A Verdadeira Educação Liberta (parte 2)

Em nosso último artigo discutimos como um currículo de artes liberais pode ser a tão desejada solução para o problema da educação. E para tanto recorremos a um brilhante artigo de Rollin A. Lasseter, no qual ele propõe, nadando contra a corrente, que a resposta não está nas tecnologias e metodologias do futuro, mas sim na sabedoria do passado. Pois bem, nessa segunda parte continuaremos a entender melhor o que são e como funcionam as artes liberais. Dessa vez focando no Quadrivium.


Rollin A. Lasseter, Catholic Answers| Tradução: Equipe Instituto Newman


Avance para Conceitos Abstratos

O quadrivium compreende aquelas artes que treinam a mente para ordenar as abstrações, enquanto o trivium ordena conceitos concretos. As artes da numeracia, ou do número, são ordenamentos de relações, ou melhor, proporções. Como os matemáticos John e Theresa Kohl escreveram, “assim como as três artes da fala estão voltadas para a elevação dos homens à maturidade política na terra, as artes matemáticas elevam os homens de preocupações mundanas para extra-mundanas” (A Palestra do Quadrivium). As relações das abstrações — das coisas intangíveis — são as relações das coisas da mente. E, desde os tempos antigos, foi mantido que o número é a linguagem universal para todas as abstrações. Cada uma dessas quatro “estradas” do número tem sua própria gramática, lógica e retórica, isso porque o estudo do quadrivium era realizado após o domínio do trivium, na educação antiga.

Dominar Quantidades

Tratemos da aritmética primeiro, pois dela depende muito do que pode ser dito sobre a geometria, a astronomia e a música. A arte liberal da aritmética não é a matéria escolar primária que todos nós aprendemos (em graus diferentes de domínio), e que os professores da época chamavam honestamente de “contas”. Ela é a ordenação das relações de quantidade, é a disposição da contagem, e as relações da substância.

A antiga arte da aritmética era muito mais do que simples cálculos e equilíbrios de contas bancárias, era a busca da estrutura e ordem da realidade representada pelo número abstrato. Ora, além de uma operação de soma, o que é dois mais dois? Ou o próprio número dois, o que é dois? O que significa multiplicar algo? Dividir? Que atividade está realmente ocorrendo quando um computador de automóvel decide a direção com base na quilometragem e coordenadas da bússola?
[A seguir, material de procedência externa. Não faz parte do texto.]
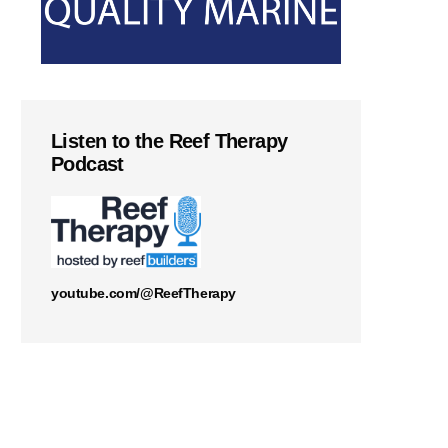
Listen to the Reef Therapy
Podcast
youtube.com/@ReefTherapy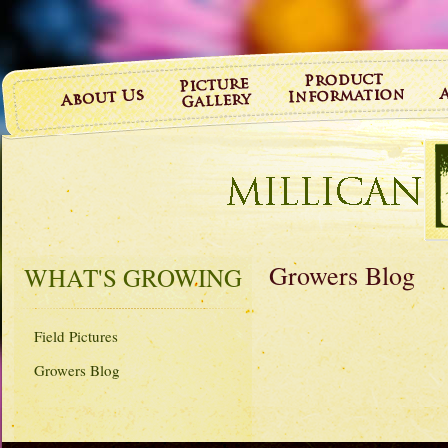
Growers Blog
WHAT'S GROWING
Field Pictures
Growers Blog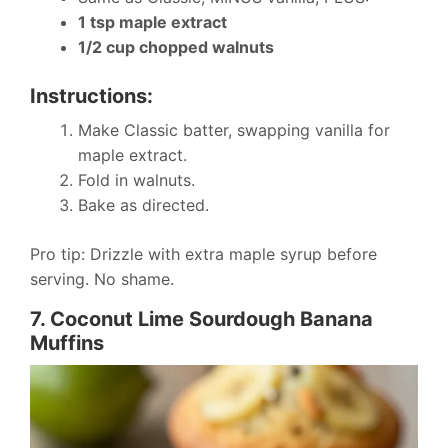
1 tsp maple extract
1/2 cup chopped walnuts
Instructions:
Make Classic batter, swapping vanilla for
maple extract.
Fold in walnuts.
Bake as directed.
Pro tip: Drizzle with extra maple syrup before
serving. No shame.
7. Coconut Lime Sourdough Banana
Muffins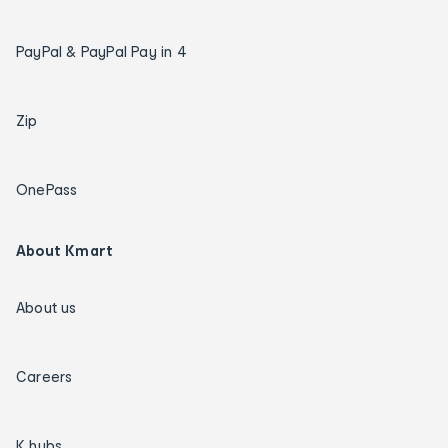
PayPal & PayPal Pay in 4
Zip
OnePass
About Kmart
About us
Careers
K hubs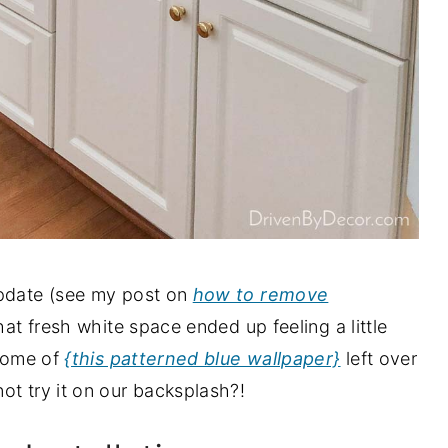
update (see my post on
how to remove
hat fresh white space ended up feeling a little
 some of
{this patterned blue wallpaper}
left over
ot try it on our backsplash?!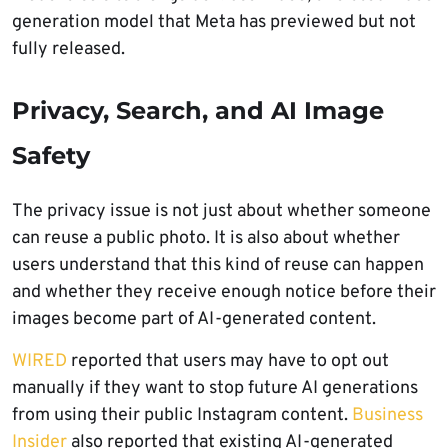
generation model that Meta has previewed but not
fully released.
Privacy, Search, and AI Image
Safety
The privacy issue is not just about whether someone
can reuse a public photo. It is also about whether
users understand that this kind of reuse can happen
and whether they receive enough notice before their
images become part of AI-generated content.
WIRED
reported that users may have to opt out
manually if they want to stop future AI generations
from using their public Instagram content.
Business
Insider
also reported that existing AI-generated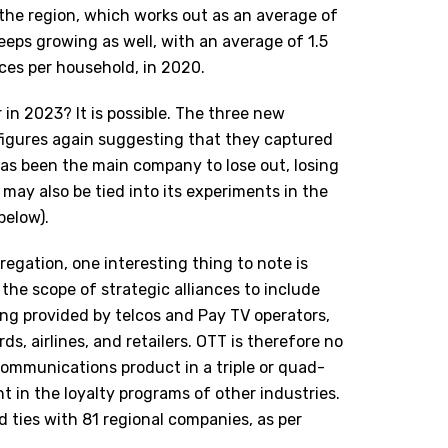
the region, which works out as an average of
keeps growing as well, with an average of 1.5
ices per household, in 2020.
r in 2023? It is possible. The three new
figures again suggesting that they captured
 has been the main company to lose out, losing
 may also be tied into its experiments in the
below).
egation, one interesting thing to note is
the scope of strategic alliances to include
ing provided by telcos and Pay TV operators,
ds, airlines, and retailers. OTT is therefore no
ecommunications product in a triple or quad-
nt in the loyalty programs of other industries.
d ties with 81 regional companies, as per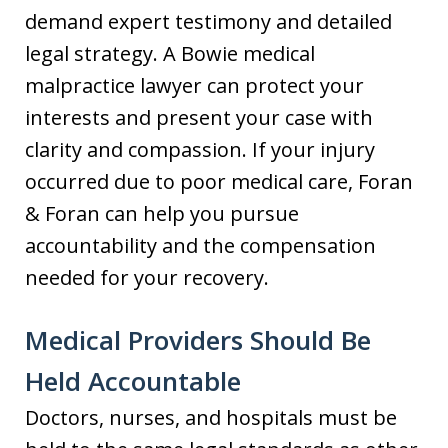
demand expert testimony and detailed
legal strategy. A Bowie medical
malpractice lawyer can protect your
interests and present your case with
clarity and compassion. If your injury
occurred due to poor medical care, Foran
& Foran can help you pursue
accountability and the compensation
needed for your recovery.
Medical Providers Should Be
Held Accountable
Doctors, nurses, and hospitals must be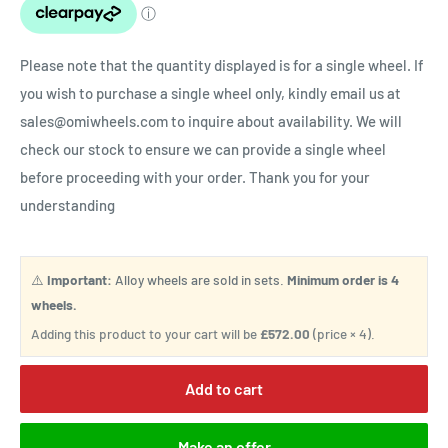
Please note that the quantity displayed is for a single wheel. If
you wish to purchase a single wheel only, kindly email us at
sales@omiwheels.com to inquire about availability. We will
check our stock to ensure we can provide a single wheel
before proceeding with your order. Thank you for your
understanding
⚠️
Important:
Alloy wheels are sold in sets.
Minimum order is 4
wheels.
Adding this product to your cart will be
£572.00
(price × 4).
Add to cart
Make an offer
O equivalente de hoje é encontrado com mais clareza na matemática superior da álgebra linear e do cálculo, na teoria da probabilidade e na pesquisa de construção de modelos. A aritmética considera a inter-relação de contagens, por mais abstrusas e intangíveis que sejam.

Conceber o invisível

A arte liberal da geometria, que atingiu seu apogeu no mundo antigo com os Elementos de Euclides e está hoje experimentando outro avanço de insights na topologia e na análise vetorial, trata-se da ordenação das relações no espaço e no tempo. É a arte de conceber o invisível, de imaginar coisas além do toque e da visão. Como um ponto se relaciona com outro ponto? Ou uma linha com outra linha? O estudo da ordem do espaço e da relação do tempo com os espaços liberta a mente da limitação dos sentidos. Pensar numericamente é pensar em abstrações, em realidades intelectuais.

Medir e prever movimento

Da mesma forma, a astronomia, que para os antigos significava o estudo e a medição do movimento das estrelas visíveis, é a ordenação das relações de todas as coisas em movimento. Para os antigos, o movimento dos corpos celestes era o conjunto mais regular e mensurável de coisas em movimento, e as configurações sempre mutáveis das estrelas e planetas, do sol e da lua, e as estações e marés resultantes destas, deram origem ao estudo do próprio movimento e, posteriormente, ao estudo da mudança. A mudança é esse movimento das coisas no tempo, bem como no espaço, que Aristóteles chamou de física.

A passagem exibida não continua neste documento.